Ровно тогда же, когда кембриджские демографы завершали свой анализ демографических тенденций в Англии раннего Нового времени, Джек Голдстоун, как мы узнали из предыдущей главы, столкнулся с первым препятствием в своем стремлении разработать демографическо-структурную теорию революций и восстаний. После провальной попытки защитить диссертацию, в ходе которой профессура без колебаний отвергла его исходный амбициозный проект, Голдстоун заперся в квартире, желая, что называется, зализать раны и решить, как быть дальше.
Благодаря работе Кембриджской группы, с которой Голдстоун был знаком, он чувствовал потенциал изучения данных о динамике населения (это ключевой фактор его теории) – по крайней мере, для одного из случаев, для английской революции 1640 года. В частности, демографические данные Кембриджской группы подтверждали, что население Англии быстро увеличивалось до 1640 года, а затем стало сокращаться. Еще имелись достоверные данные о заработной плате тех лет, мобильности элиты и королевских финансах. Тенденции, проистекавшие из этих данных, полностью соответствовали теории Голдстоуна. Последний в итоге ужал размах своего исследования и сосредоточился на Англии раннего Нового времени; это менее амбициозное начинание не встретило отторжения у профессуры. Решающую роль сыграло наличие большого количества качественных данных об Англии раннего Нового времени.
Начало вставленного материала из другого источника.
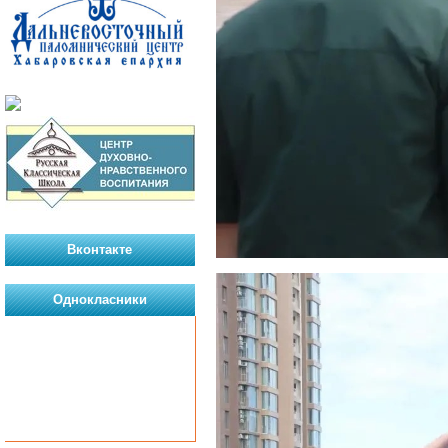
Вконтакте
Однокласники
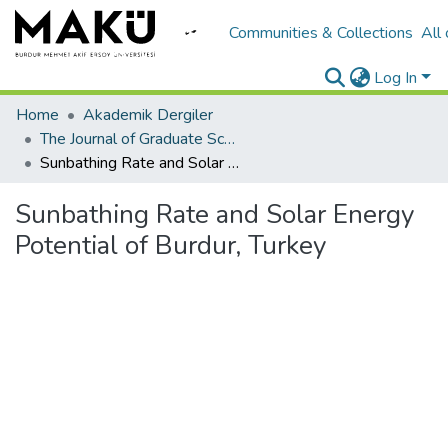
Communities & Collections
All
Log In
Home
Akademik Dergiler
The Journal of Graduate School of Natural and Applied Sciences of Mehmet Akif Ersoy University
Sunbathing Rate and Solar Energy Potential of Burdur, Turkey
Sunbathing Rate and Solar Energy
Potential of Burdur, Turkey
Революция персональных компьютеров
В 1981 году произошло и другое, казалось бы, стороннее событие – появление IBM PC, первого по-настоящему массового компьютера. Напомню, что данные, которые Голдстоун использовал в своей докторской диссертации, были результатом невероятно трудоемких исследований. Постепенно компьютерные мощности и хранилища произвели революцию в науках о данных, началась эра больших данных. Историки опоздали на этот праздник, но постепенно все же осознали возможности – и сделались восторженными, так сказать, потребителями. Цифровая история сегодня вполне устоявшаяся дисциплина с академическими журналами и собственными факультетами в ряде университетов.
Проект Seshat
В отличие от Голдстоуна, я решил стать клиодинамиком после того, как уже сделал успешную карьеру биолога-теоретика. Я занимал постоянную должность в хорошем университете и потому мог позволить себе рискованную смену сферы деятельности. В моей предыдущей области, динамике популяций, я уже столкнулся с сопротивлением математическим моделям со стороны биологов-эмпириков, которые уделяли особое внимание изучению организмов в полевых условиях. Но я и другие мои коллеги (математики-экологи) учились убеждать эмпириков в ценности математических моделей. Мы указывали, например, на пользу таких моделей популяционной экологии, как уравнения Лотки – Вольтерры для описания циклов «хищник – жертва». До появления этой модели (Альфред Лотка предложил ее в 1925 году, а Вито Вольтерра – в 1926 году: это очередной образчик одновременного научного прорыва) экологи безуспешно пытались понять, почему популяции многих животных – например, норвежские лемминги – переживают повторяющиеся циклы подъема и спада численности. Они предполагали, что всему виной климатические колебания, но метеорологические записи не подтверждали этот вывод. Идея о том, что популяционное взаимодействие между хищниками и жертвами может генерировать циклы «эндогенно», без воздействия внешних или экзогенных факторов, стала огромным сюрпризом. Как я уже упоминал в связи с квадратичным законом Ланчестера, одно из достоинств математики заключается в том, что она способна предоставить чисто логическое понимание проблемы или головоломки, которую мы пытаемся решить. Математические уравнения, а в последнее время и компьютерные модели – прекрасная опора для ума.